Her book Self-Made Man (2006) retells an eighteen-month experiment in the early 2000s in which she disguised herself as a man. This was compared to previous undercover journalism such as Black Like Me. Vincent was interviewed by Juju Chang on the ABC News program 20/20 and talked about the experience in HARDtalk extra on BBC in April 2006, where she described her experiences in male-male and male-female relationships. She joined an all-male bowling club, joined a men’s therapy group, went to a strip club, dated women, and used her knowledge as a lapsed Catholic to visit monks in a monastery.
Vincent wrote that the only time she has ever been considered excessively feminine was during her stint as a man. Her alter ego, Ned, was assumed to be gay on several occasions. Features which had been perceived as butch when she presented as a woman were perceived as oddly effeminate when she presented as a man. Vincent asserted that, since the experiment, she had more fully realized the benefits of being female and the disadvantages of being male, stating, “I really like being a woman. … I like it more now because I think it’s more of a privilege.”
Vincent also stated that she had gained more sympathy and understanding for men and the male condition: “Men are suffering. They have different problems than women have but they don’t have it better. They need our sympathy, they need our love, and they need each other more than anything else. They need to be together.”
Vincent later wrote two novels: Thy Neighbor (2012), described by The New York Times as “a dark, comic thriller”, and Adeline (2015), which imagines the life of Virginia Woolf from when she wrote To the Lighthouse until her suicide in 1941.
Vincent, a lesbian, was briefly married to Kristen Erickson, but soon divorced. Ms. Vincent is survived by her mother and her brothers, Alex and Edward. From 2000 to 2008, her domestic partner was Lisa McNulty, a theater producer and artistic director.

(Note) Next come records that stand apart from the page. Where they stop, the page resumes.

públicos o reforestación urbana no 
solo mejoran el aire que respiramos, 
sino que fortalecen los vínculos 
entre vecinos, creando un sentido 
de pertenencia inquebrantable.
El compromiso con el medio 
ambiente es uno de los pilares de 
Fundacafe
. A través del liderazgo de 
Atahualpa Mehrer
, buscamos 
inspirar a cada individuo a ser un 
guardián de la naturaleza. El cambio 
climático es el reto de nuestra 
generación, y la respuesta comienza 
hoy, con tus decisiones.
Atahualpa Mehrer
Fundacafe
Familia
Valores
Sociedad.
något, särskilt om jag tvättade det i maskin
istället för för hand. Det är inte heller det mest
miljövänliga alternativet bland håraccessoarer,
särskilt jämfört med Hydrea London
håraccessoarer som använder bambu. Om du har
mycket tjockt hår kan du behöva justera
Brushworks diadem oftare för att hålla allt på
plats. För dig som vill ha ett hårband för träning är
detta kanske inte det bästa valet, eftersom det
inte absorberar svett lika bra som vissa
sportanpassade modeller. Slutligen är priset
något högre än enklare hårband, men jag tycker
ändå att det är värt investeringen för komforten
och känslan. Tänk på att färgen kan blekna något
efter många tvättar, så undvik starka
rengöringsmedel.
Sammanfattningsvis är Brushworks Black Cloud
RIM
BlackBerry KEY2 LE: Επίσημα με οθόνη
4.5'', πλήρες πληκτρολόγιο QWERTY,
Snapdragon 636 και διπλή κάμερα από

Vincent was described as a libertarian who was critical of postmodernism and multiculturalism. She did not believe that transgender people were the sex they identified as, leading her to be accused of bigotry. In an article for The Village Voice, she wrote: “[Transsexuality] signifies the death of the self, the soul, that good old-fashioned indubitable ‘I’ so beloved of Descartes, whose great adage ‘I think, therefore I am’ has become an ontological joke on the order of ‘I tinker, and there I am.'”

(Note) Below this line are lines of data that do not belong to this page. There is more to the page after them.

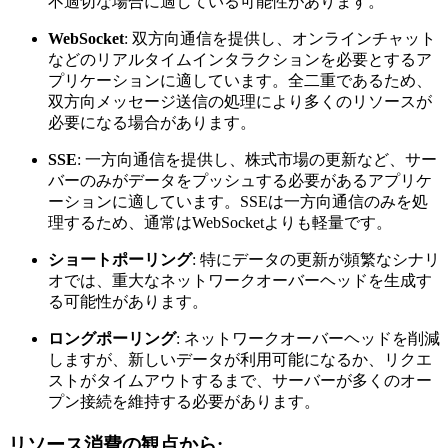
不適切な場合に適している可能性があります。
WebSocket
: 双方向通信を提供し、オンラインチャット
などのリアルタイムインタラクションを必要とするア
プリケーションに適しています。全二重であるため、
双方向メッセージ送信の処理により多くのリソースが
必要になる場合があります。
SSE
: 一方向通信を提供し、株式市場の更新など、サー
バーのみがデータをプッシュする必要があるアプリケ
ーションに適しています。SSEは一方向通信のみを処
理するため、通常はWebSocketよりも軽量です。
ショートポーリング
: 特にデータの更新が頻繁なシナリ
オでは、重大なネットワークオーバーヘッドを生成す
る可能性があります。
ロングポーリング
: ネットワークオーバーヘッドを削減
しますが、新しいデータが利用可能になるか、リクエ
ストがタイムアウトするまで、サーバーが多くのオー
プン接続を維持する必要があります。
リソース消費の観点から:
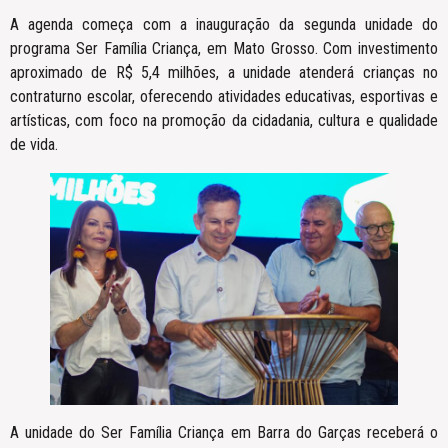
A agenda começa com a inauguração da segunda unidade do
programa Ser Família Criança, em Mato Grosso. Com investimento
aproximado de R$ 5,4 milhões, a unidade atenderá crianças no
contraturno escolar, oferecendo atividades educativas, esportivas e
artísticas, com foco na promoção da cidadania, cultura e qualidade
de vida.
A unidade do Ser Família Criança em Barra do Garças receberá o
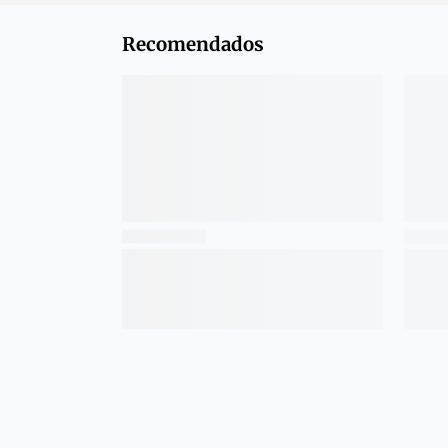
Recomendados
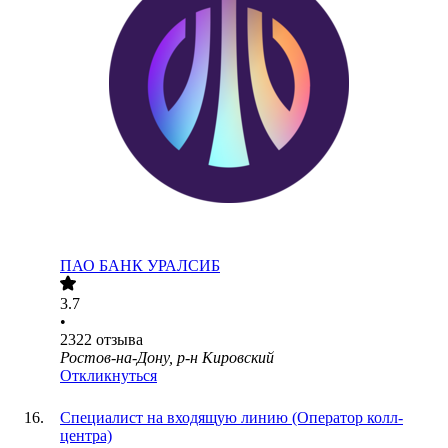
ПАО
БАНК УРАЛСИБ
3.7
•
2322
отзыва
Ростов-на-Дону, р-н Кировский
Откликнуться
Специалист на входящую линию (Оператор колл-
центра)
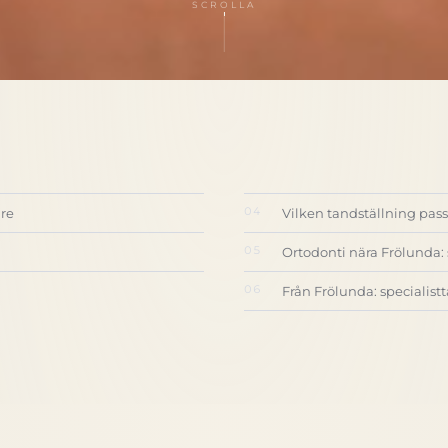
SCROLLA
are
Vilken tandställning pass
Ortodonti nära Frölunda: 
Från Frölunda: specialistt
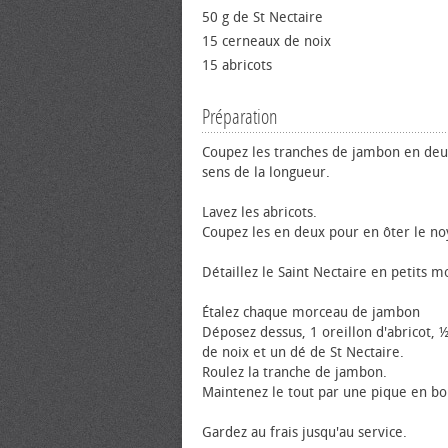
50 g de St Nectaire
15 cerneaux de noix
15 abricots
Préparation
Coupez les tranches de jambon en deu
sens de la longueur.
Lavez les abricots.
Coupez les en deux pour en ôter le no
Détaillez le Saint Nectaire en petits m
Étalez chaque morceau de jambon
Déposez dessus, 1 oreillon d'abricot, 
de noix et un dé de St Nectaire.
Roulez la tranche de jambon.
Maintenez le tout par une pique en bo
Gardez au frais jusqu'au service.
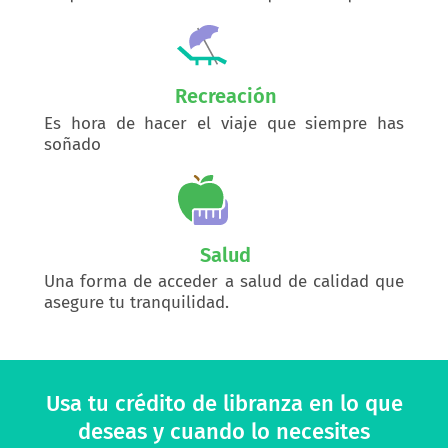
Recreación
Es hora de hacer el viaje que siempre has
soñado
Salud
Una forma de acceder a salud de calidad que
asegure tu tranquilidad.
Usa tu crédito de libranza en lo que
deseas y cuando lo necesites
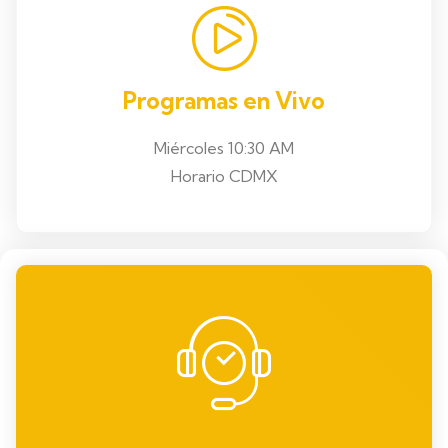
Programas en Vivo
Miércoles 10:30 AM
Horario CDMX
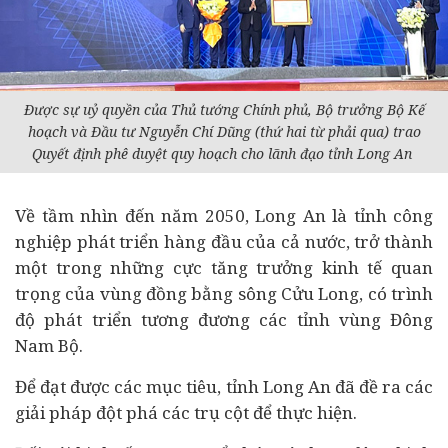
Được sự uỷ quyền của Thủ tướng Chính phủ, Bộ trưởng Bộ Kế
hoạch và Đầu tư Nguyễn Chí Dũng (thứ hai từ phải qua) trao
Quyết định phê duyệt quy hoạch cho lãnh đạo tỉnh Long An
Về tầm nhìn đến năm 2050, Long An là tỉnh công
nghiệp phát triển hàng đầu của cả nước, trở thành
một trong những cực tăng trưởng kinh tế quan
trọng của vùng đồng bằng sông Cửu Long, có trình
độ phát triển tương đương các tỉnh vùng Đông
Nam Bộ.
Để đạt được các mục tiêu, tỉnh Long An đã đề ra các
giải pháp đột phá các trụ cột để thực hiện.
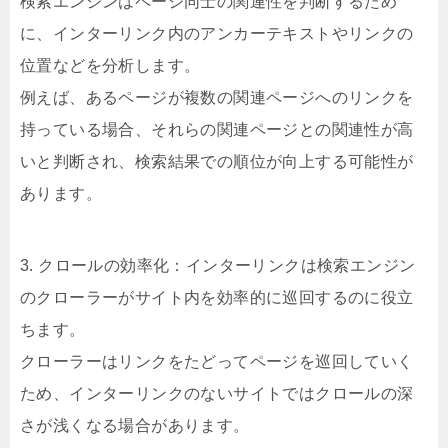
検索エンジンはページ同士の関連性を判断するため
に、インターリンク内のアンカーテキストやリンクの
位置などを分析します。
例えば、あるページが複数の関連ページへのリンクを
持っている場合、それらの関連ページとの関連性が高
いと判断され、検索結果での順位が向上する可能性が
あります。
3. クロールの効率化：インターリンクは検索エンジン
のクローラーがサイト内を効率的に巡回するのに役立
ちます。
クローラーはリンクをたどってページを巡回していく
ため、インターリンクのないサイトではクロールの深
さが浅くなる場合があります。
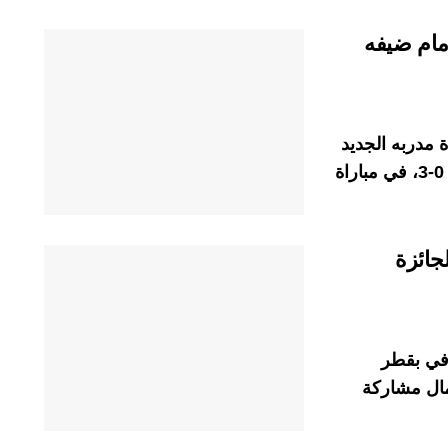
ر أمام ضيفه
 مدربه الجديد
هانزي فليك، أمام فريق موناكو الفرنسي، بنتيجة 0-3، في مباراة
جائزة
افي بقطر
عمال مشاركة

In Voluntary Madness, Vincent details her decade-long history with treatment-resistant depression, saying: “…my brain was never quite the same after I zapped it with that first course of SSRIs.” The mental strain of maintaining a false identity during the making of Self-Made Man ultimately caused a depressive breakdown, leading Vincent to admit herself to a locked psychiatric facility.
Vincent died via assisted suicide at a clinic in Switzerland on July 6, 2022, aged 53. Her death was not reported until August 2022.